• _Exercise input_
*** Block opens ***
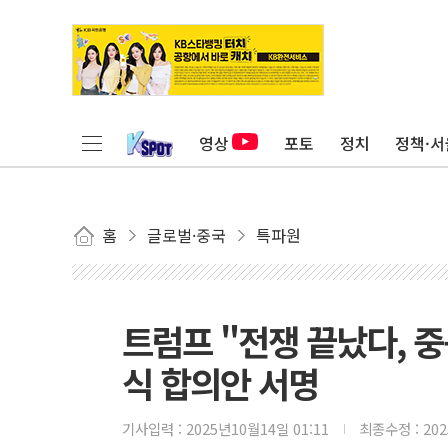
영상
포토
정치
정책·서
홈
글로벌·중국
특파원
트럼프 "전쟁 끝났다, 중
식 합의안 서명
기사입력 :
2025년10월14일 01:11
최종수정 :
20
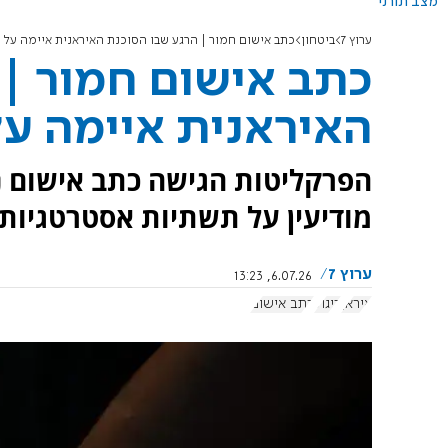
מצב תורני
ערוץ 7
ביטחון
כתב אישום חמור | הרגע שבו הסוכנת האיראנית איימה על 
כתב אישום חמור | 
האיראנית איימה על
הפרקליטות הגישה כתב אישום נג
מודיעין על תשתיות אסטרטגיות ו
ערוץ 7
6.07.26, 13:23
איראן
ריגול
כתב אישום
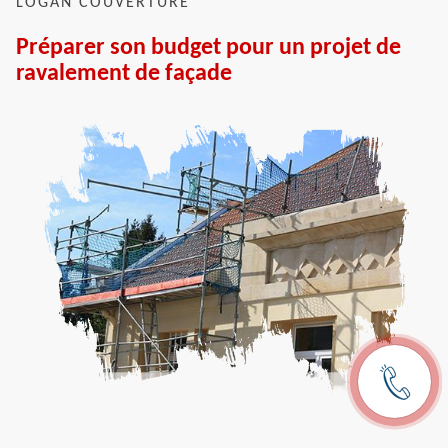
LOGAN COUVERTURE
Préparer son budget pour un projet de
ravalement de façade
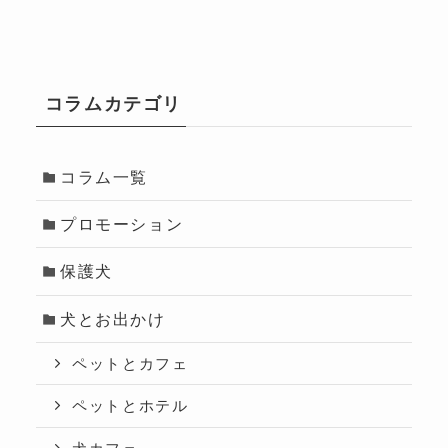
コラムカテゴリ
コラム一覧
プロモーション
保護犬
犬とお出かけ
ペットとカフェ
ペットとホテル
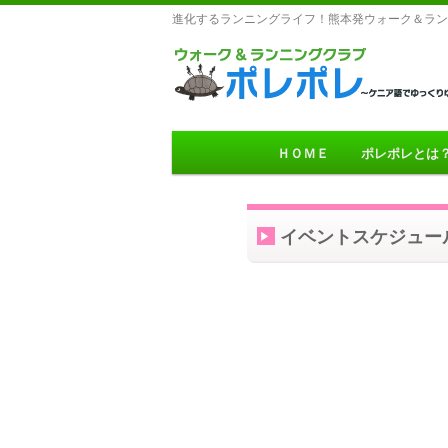
進化するランニングライフ！熊本発ウォーク＆ラン
Main menu
ＨＯＭＥ
ポレポレとは
Skip to primary conten
Skip to secondary con
イベントスケジュー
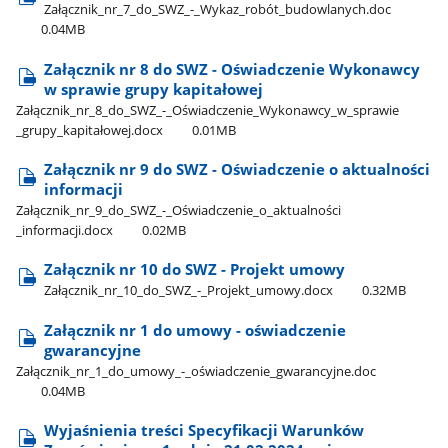
Załącznik​_nr​_7​_do​_SWZ​_-​_Wykaz​_robót​_budowlanych.doc
0.04MB
Załącznik nr 8 do SWZ - Oświadczenie Wykonawcy
w sprawie grupy kapitałowej
Załącznik​_nr​_8​_do​_SWZ​_-​_Oświadczenie​_Wykonawcy​_w​_sprawie​
_grupy​_kapitałowej.docx
0.01MB
Załącznik nr 9 do SWZ - Oświadczenie o aktualności
informacji
Załącznik​_nr​_9​_do​_SWZ​_-​_Oświadczenie​_o​_aktualności​
_informacji.docx
0.02MB
Załącznik nr 10 do SWZ - Projekt umowy
Załącznik​_nr​_10​_do​_SWZ​_-​_Projekt​_umowy.docx
0.32MB
Załącznik nr 1 do umowy - oświadczenie
gwarancyjne
Załącznik​_nr​_1​_do​_umowy​_-​_oświadczenie​_gwarancyjne.doc
0.04MB
Wyjaśnienia treści Specyfikacji Warunków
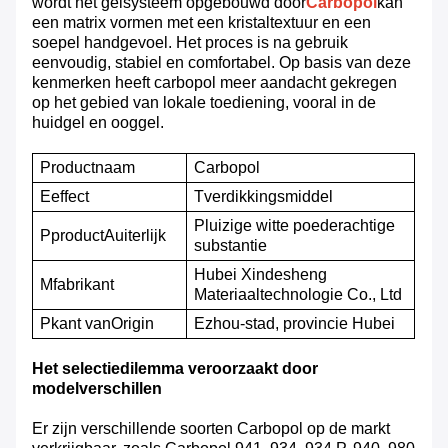
wordt het gelsysteem opgebouwd door
Carbopol
kan
een matrix vormen met een kristaltextuur en een
soepel handgevoel. Het proces is na gebruik
eenvoudig, stabiel en comfortabel. Op basis van deze
kenmerken heeft carbopol meer aandacht gekregen
op het gebied van lokale toediening, vooral in de
huidgel en ooggel.
Productnaam
Carbopol
E
effect
T
verdikkingsmiddel
Pluizige witte poederachtige
P
product
A
uiterlijk
substantie
Hubei Xindesheng
M
fabrikant
Materiaaltechnologie Co., Ltd
P
kant van
O
rigin
Ezhou-stad, provincie Hubei
Het selectiedilemma veroorzaakt door
modelverschillen
Er zijn verschillende soorten Carbopol op de markt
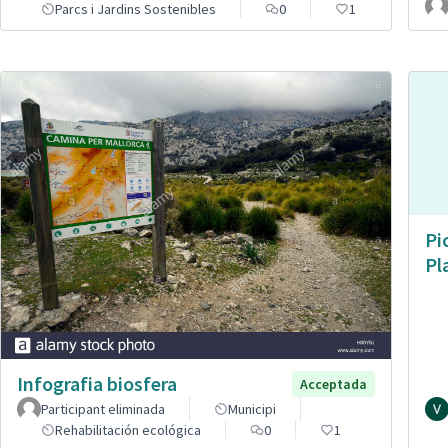
Parcs i Jardins Sostenibles
0
1
Pi
Pl
Infografia biosfera
Acceptada
Participant eliminada
Municipi
Rehabilitación ecológica
0
1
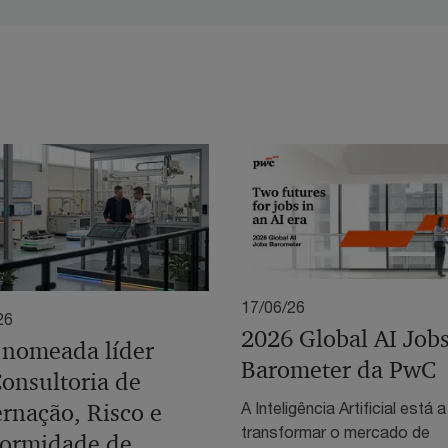
17/06/26
26
2026 Global AI Job
nomeada líder
Barometer da PwC
onsultoria de
A Inteligência Artificial está a
rnação, Risco e
transformar o mercado de
ormidade de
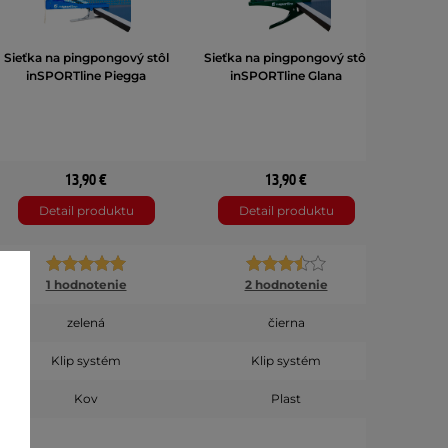
Sieťka na pingpongový stôl
Sieťka na pingpongový stôl
Sieťk
inSPORTline Piegga
inSPORTline Glana
13,90 €
13,90 €
Detail produktu
Detail produktu
D
1 hodnotenie
2 hodnotenie
zelená
čierna
Klip systém
Klip systém
Kov
Plast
*** Block closes ***
• _Work request_
Copy exactly the lines from the line that has "ormidade de" through the last line of the entries above, inclusive, and no others. Pictures do not go in the copy.

• _Task result_
ormidade de
Sieťka na pingpongový stôl
Sieťka na pingpongový stôl
Sieťk
inSPORTline Piegga
inSPORTline Glana
13,90 €
13,90 €
Detail produktu
Detail produktu
D
1 hodnotenie
2 hodnotenie
zelená
čierna
Klip systém
Klip systém
Kov
Plast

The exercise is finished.